Supplied information

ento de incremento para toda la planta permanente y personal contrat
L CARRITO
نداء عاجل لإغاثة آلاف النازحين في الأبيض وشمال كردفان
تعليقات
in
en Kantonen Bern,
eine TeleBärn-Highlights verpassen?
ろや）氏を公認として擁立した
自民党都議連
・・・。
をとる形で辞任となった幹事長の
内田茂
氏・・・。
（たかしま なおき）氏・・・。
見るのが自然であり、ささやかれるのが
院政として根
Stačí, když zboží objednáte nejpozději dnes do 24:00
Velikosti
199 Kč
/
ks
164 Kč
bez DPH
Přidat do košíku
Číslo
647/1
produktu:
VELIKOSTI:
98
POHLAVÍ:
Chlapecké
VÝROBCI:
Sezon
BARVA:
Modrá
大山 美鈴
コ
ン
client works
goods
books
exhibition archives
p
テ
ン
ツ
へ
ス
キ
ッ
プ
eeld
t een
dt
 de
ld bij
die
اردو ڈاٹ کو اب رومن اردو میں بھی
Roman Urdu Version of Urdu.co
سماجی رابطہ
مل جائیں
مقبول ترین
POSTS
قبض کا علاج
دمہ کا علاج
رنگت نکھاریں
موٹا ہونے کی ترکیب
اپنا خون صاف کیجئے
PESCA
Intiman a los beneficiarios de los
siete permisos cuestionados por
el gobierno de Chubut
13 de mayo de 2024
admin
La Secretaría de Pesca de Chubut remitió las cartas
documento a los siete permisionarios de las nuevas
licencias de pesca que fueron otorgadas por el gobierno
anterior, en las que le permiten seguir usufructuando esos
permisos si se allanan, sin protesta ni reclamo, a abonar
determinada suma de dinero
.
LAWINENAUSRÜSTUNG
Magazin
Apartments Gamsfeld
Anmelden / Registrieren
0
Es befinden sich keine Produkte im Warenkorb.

---

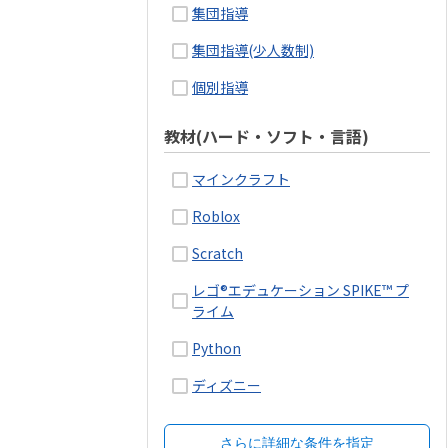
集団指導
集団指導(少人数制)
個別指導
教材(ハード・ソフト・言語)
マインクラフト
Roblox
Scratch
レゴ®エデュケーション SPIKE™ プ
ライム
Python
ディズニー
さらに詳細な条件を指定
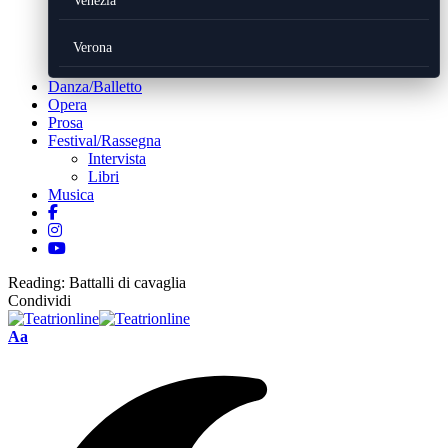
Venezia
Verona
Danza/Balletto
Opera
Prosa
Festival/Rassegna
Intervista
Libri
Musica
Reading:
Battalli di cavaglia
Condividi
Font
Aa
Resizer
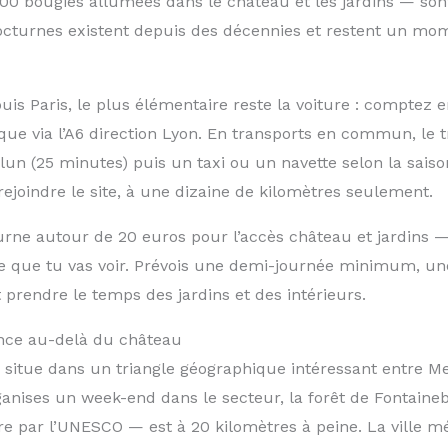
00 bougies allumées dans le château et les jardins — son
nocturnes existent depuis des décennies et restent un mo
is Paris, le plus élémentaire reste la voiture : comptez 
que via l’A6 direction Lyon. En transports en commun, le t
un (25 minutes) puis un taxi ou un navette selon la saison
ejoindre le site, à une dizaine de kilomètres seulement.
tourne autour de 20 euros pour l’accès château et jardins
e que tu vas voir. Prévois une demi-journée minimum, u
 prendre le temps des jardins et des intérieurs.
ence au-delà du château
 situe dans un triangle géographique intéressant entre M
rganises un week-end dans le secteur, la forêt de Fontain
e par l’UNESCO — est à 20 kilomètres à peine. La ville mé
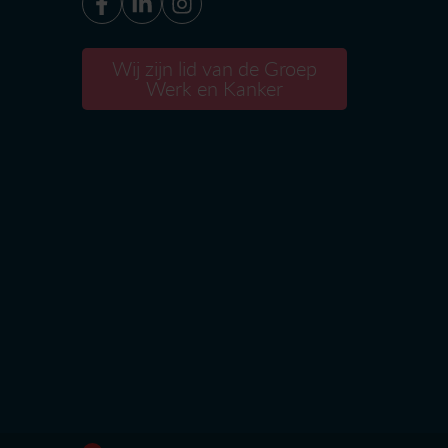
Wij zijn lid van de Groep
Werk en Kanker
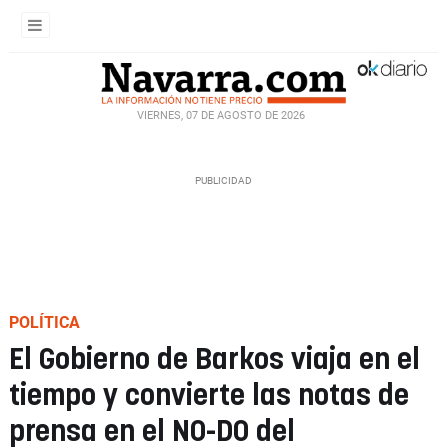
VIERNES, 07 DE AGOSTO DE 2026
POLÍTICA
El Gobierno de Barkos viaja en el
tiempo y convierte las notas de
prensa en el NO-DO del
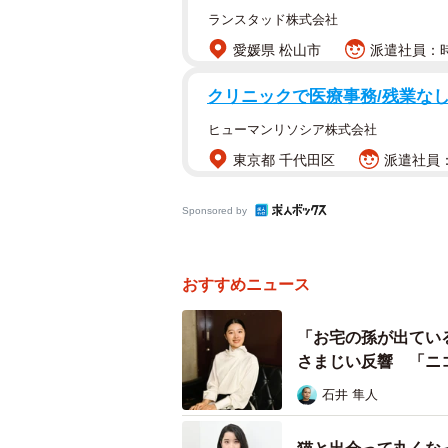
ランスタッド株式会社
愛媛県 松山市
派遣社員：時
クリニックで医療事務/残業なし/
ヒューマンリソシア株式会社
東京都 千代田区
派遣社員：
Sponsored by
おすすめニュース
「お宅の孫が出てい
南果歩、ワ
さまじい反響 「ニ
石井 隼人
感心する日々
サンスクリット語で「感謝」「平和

Directions
Pull out all lines of the data with the string "kilomètres".

Your solution
ejoindre le site, à une dizaine de kilomètres seulement.
e par l’UNESCO — est à 20 kilomètres à peine. La ville mé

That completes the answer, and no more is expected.